U.S. Rep. Darren Soto, D-Kissimmee, has filed a private bill to provide permanent legal status for Juarez and has introduced the Protect Patriot Spouses Act, to protect military spouses from deportation.
This month, they deported José:
“The judge explained the law and what José would have to prove in order to win. Before hiring us, José had submitted an application, on his own, for “cancellation of removal.” There are four elements: He had to prove that he had been living here for more than 10 years, that he was a person of good moral character and that he hadn’t broken any laws that would bar him under the statutes from applying. José could show all of these things. But the fourth criterion is the hardest. José would have to prove that if he were deported, it would cause an “exceptional and extremely unusual hardship” to a spouse, parent or child who is a U.S. citizen or lawful permanent resident. Usually it means you have a child with cancer, or a spouse with a disability that makes them unable to work or support a family — something on that scale. If you can convince the court merely that your family would be made homeless or that your children would subsist on food stamps, that is not considered sufficient. That is just the usual hardship that deportees’ families experience.
“Without missing a beat, José said to the judge, “I have the first three, your honor, but I do not have the fourth.” Turning around to look at his family, with obvious pride, he told the judge: “This is my family.
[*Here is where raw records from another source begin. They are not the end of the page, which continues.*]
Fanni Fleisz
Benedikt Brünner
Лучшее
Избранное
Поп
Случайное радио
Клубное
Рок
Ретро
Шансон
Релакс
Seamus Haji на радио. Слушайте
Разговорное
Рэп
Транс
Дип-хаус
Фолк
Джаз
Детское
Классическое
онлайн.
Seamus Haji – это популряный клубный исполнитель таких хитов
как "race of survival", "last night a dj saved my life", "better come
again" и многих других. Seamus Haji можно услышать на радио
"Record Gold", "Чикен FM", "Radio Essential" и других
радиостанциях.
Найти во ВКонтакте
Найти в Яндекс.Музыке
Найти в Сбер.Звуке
These are my children. Everything I do, I do for them. But thankfully they are all healthy, which for the moment seems for some reason to be bad.” Truly, logic has no place in immigration court.”
Not yet deported, but still among the victims of Trumpian policies: undocumented workers at Trump businesses. On January 18, about a dozen undocumented employees, who had worked at Trump National Golf Club in New York for years, were fired.
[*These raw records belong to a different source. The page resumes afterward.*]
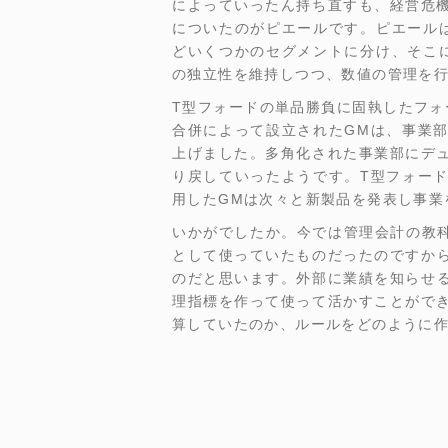
によっていったん持ち直すも、経営危
についたのがピエールです。ピエール
どいくつかのセグメントに分け、そこ
の独立性を維持しつつ、数値の管理を
T型フォードの単品勝負に固執したフォ
合併によって設立されたGMは、事業
上げました。多角化された事業部にデ
り戻していったようです。T型フォー
用したGMは次々と新製品を発表し事業
いかがでしたか。今では管理会計の教科
として使っていたものだったのですか
のだと思います。外部に業績を知らせ
理指標を作って使って活かすことがで
算していたのか、ルールをどのように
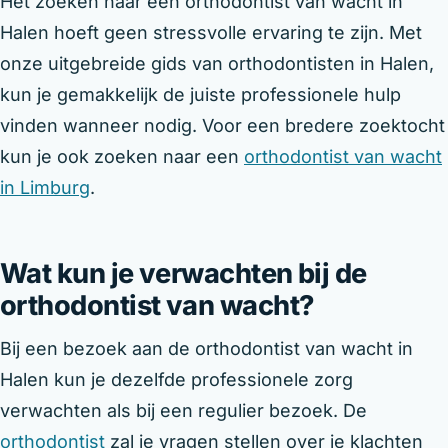
Het zoeken naar een orthodontist van wacht in
Halen hoeft geen stressvolle ervaring te zijn. Met
onze uitgebreide gids van orthodontisten in Halen,
kun je gemakkelijk de juiste professionele hulp
vinden wanneer nodig. Voor een bredere zoektocht
kun je ook zoeken naar een
orthodontist van wacht
in Limburg
.
Wat kun je verwachten bij de
orthodontist van wacht?
Bij een bezoek aan de orthodontist van wacht in
Halen kun je dezelfde professionele zorg
verwachten als bij een regulier bezoek. De
orthodontist
zal je vragen stellen over je klachten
“Some were trusted enough to hold the keys to Eric Trump’s weekend home. They were experienced enough to know that, when Donald Trump ordered chicken wings, they were to serve him two orders on one plate….
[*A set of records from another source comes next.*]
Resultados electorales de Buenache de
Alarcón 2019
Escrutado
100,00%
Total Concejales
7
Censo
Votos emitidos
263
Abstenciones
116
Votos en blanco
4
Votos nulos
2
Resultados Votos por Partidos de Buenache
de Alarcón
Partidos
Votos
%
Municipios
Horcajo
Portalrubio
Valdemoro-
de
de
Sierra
“We’re just working. How can they take our taxes, charge us for this or that, and not give us any rights?” Cruz said. “When they take our taxes, we count as people. Why don’t we count in other things?”
“She said, “We don’t exist.”
Denying Asylum: Asylum has always been tough to get. Now it is getting tougher, and denials mean deportation rather than discretionary relief.
In 2017, at a routine check-in with immigration, Llukan Buta was deported—away from his pregnant U.S. citizen wife and their two-year-old daughter. He had lived in the United States since his parents brought the then-11-year-old boy here from Albania in 1998, seeking refuge from civil war.
“The consequences, both financial and emotional, of Buta being absent are dire for Joseph, who is also battling multiple sclerosis. While she recently started a new treatment that keeps most of her symptoms in check, the stress not only exacerbates the exhaustion and weakness that accompany the disease, but it also imperils her ability to raise two young kids on her own.“
Ending DACA: While courts have prevented Trump from ending DACA completely, no new applications are allowed. That means all Dreamers who were younger than 15 in September are not allowed to apply. Dreamers like now-17-year-old Maria Lopez, who had not yet scraped up the $500+ that it cost to apply before the cut-off are also barred.
“Maria Lopez is a 17-year-old with an almost perfect GPA. She’s involved with after-school clubs and community organizations. She attends a top Dallas ISD magnet high school and is likely an ideal candidate for some elite universities….
“[S]he’s among a new generation of possibly more than 250,000 kids around the country who were too young or never made initial requests for DACA before President Donald Trump tried to rescind the program. They now face a life of being stuck in the shadows, unable to legally work or live normal lives.”